Dans un autre registre, le Département américain de l’Agriculture (USDA) a publié ses dernières estimations concernant les surfaces agricoles pour 2025. L’agence anticipe une diminution des surfaces globales ensemencées, bien que la superficie dédiée au maïs devrait connaître une hausse.

Pour 2025, la prévision est de 95,2 millions d’acres pour le maïs, ce qui représente une augmentation par rapport aux 90,6 millions d’acres semés en 2024, mais reste légèrement inférieur à l’estimation précédente de 95,3 millions d’acres. En revanche, les surfaces consacrées au soja devraient reculer à 83,4 millions d’acres en 2025, contre 87,1 millions d’acres l’année précédente et 83,5 millions d’acres prévus en mars. Les estimations pour le blé ont également été révisées à la baisse, fixées à 45,5 millions d’acres, comparativement aux 46,1 millions d’acres de 2024 et légèrement au-dessus de la prévision de 45,4 millions d’acres.

Le rapport trimestriel de l’USDA sur les stocks révèle également que les stocks de maïs au 1er juin s’élevaient à 4 644 millions de boisseaux, soit une baisse de 7 % sur un an, ce qui correspond globalement aux attentes du marché (4 625 millions de boisseaux). Pour le soja, les stocks atteignent 1 008 millions de boisseaux, en hausse de 4 % par rapport à l’année précédente et supérieurs aux 974 millions de boisseaux anticipés par le marché. Les stocks de blé sont quant à eux de 851 millions de boisseaux, marquant une augmentation de 22 % sur un an et dépassant les estimations du marché d’environ 836 millions de boisseaux.

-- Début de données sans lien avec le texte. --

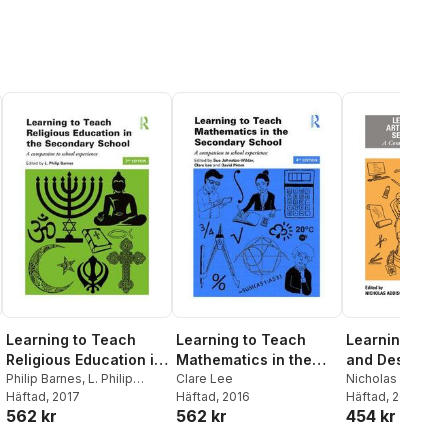
Learning to Teach
Learning to Teach
Learning to T
Religious Education in
Mathematics in the
and Design in
the Secondary School
Philip Barnes
,
L. Philip
Secondary School
Clare Lee
Secondary Sc
Nicholas Addiso
Barnes
Häftad
, 2017
Häftad
, 2016
Burgess
Häftad
, 2024
562 kr
562 kr
454 kr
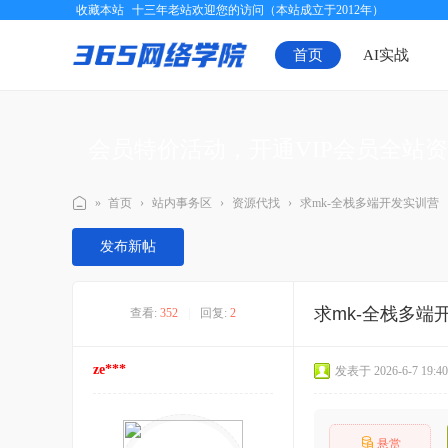
收藏本站
十三年老站欢迎您的访问（本站成立于2012年）
首页
AI实战
会员特价活动，开通VIP会员全站
»
首页
›
站内事务区
›
资源代找
›
求mk-全栈多端开发实训营
三
发布新帖
六
五
求mk-全栈多端
查看:
352
|
回复:
2
网
络
ze***
发表于 2026-6-7 19:40
学
院
悬赏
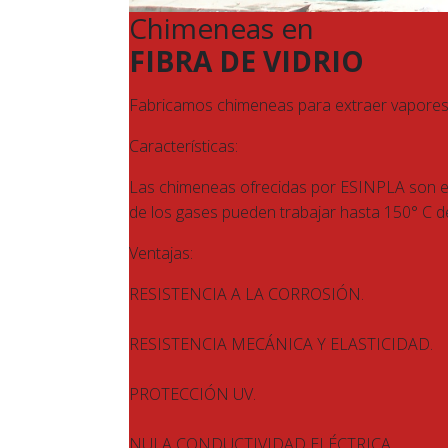
Chimeneas en
FIBRA DE VIDRIO
Fabricamos chimeneas para extraer vapores co
Características:
Las chimeneas ofrecidas por ESINPLA son esp
de los gases pueden trabajar hasta 150° C d
Ventajas:
RESISTENCIA A LA CORROSIÓN.
RESISTENCIA MECÁNICA Y ELASTICIDAD.
PROTECCIÓN UV.
NULA CONDUCTIVIDAD ELÉCTRICA.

Par ailleurs, le dernier rapport de l’UNICA indique que le broyage de canne à sucre dans le centre-sud du Brésil s’est élevé à 38,8 millions de tonnes durant la première quinzaine de juin, enregistrant une baisse de 21,5 % par rapport à l’année dernière. Le broyage cumulé de canne à sucre pour la saison s’établit ainsi à 163,6 millions de tonnes, en recul de 14,3 % sur un an. La production de sucre a également chuté de 22 % en glissement annuel, atteignant 2,5 millions de tonnes durant la période étudiée. Environ 51,5 % de la canne ont été alloués à la production de sucre, une proportion en hausse par rapport à l’année précédente. La production cumulée de sucre depuis le début de la saison s’élève à 9,4 millions de tonnes, soit une diminution de 14,6 % sur un an.